A grantor retained annuity trust is a tool that many people use in estate planning. Here are the basics of what a grantor retained annuity trust is.
Grantor Retained Annuity Trust
A grantor retained annuity trust is a vehicle used to convey a large amount of money to someone without having to pay gift taxes on the donation. This technique is often used by wealthy individuals who wish to pass on their wealth to a beneficiary without incurring extra taxes.
How It Works
With this type of trust, the individual with the money sets up the entity and makes a donation to it. The trust is set up to be an annuity. The donor will then receive a regular annuity payment from the trust for a certain amount of time. After the annuity payments stop, the money from the trust can then be given to a beneficiary.

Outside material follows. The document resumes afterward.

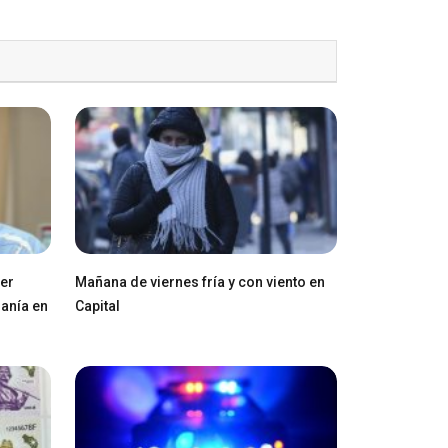
ger
Mañana de viernes fría y con viento en
ranía en
Capital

In order to qualify for this type of program, the beneficiary of the trust has to be a family member. If the donor passes away before the annuity payments are complete, the money will automatically go to the beneficiary who was chosen when the grantor retained annuity trust was created.
What are the requirements for a grantor retained annuity trust?

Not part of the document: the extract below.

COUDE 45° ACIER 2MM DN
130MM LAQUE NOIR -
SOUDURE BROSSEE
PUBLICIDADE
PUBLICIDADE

If you are setting up a grantor retained annuity trust, you will have to make sure that certain requirements are fulfilled. One of the main requirements, obvious from the name, is to set up the trust as an annuity. This means that the grantor will receive annuity payments for a certain number of years after the trust is set up. After a certain amount of time, the annuity payments will cease. Then, the remainder of the trust has to be passed onto a beneficiary whom you designate. Another requirement is that the beneficiary has to be a family member of the grantor.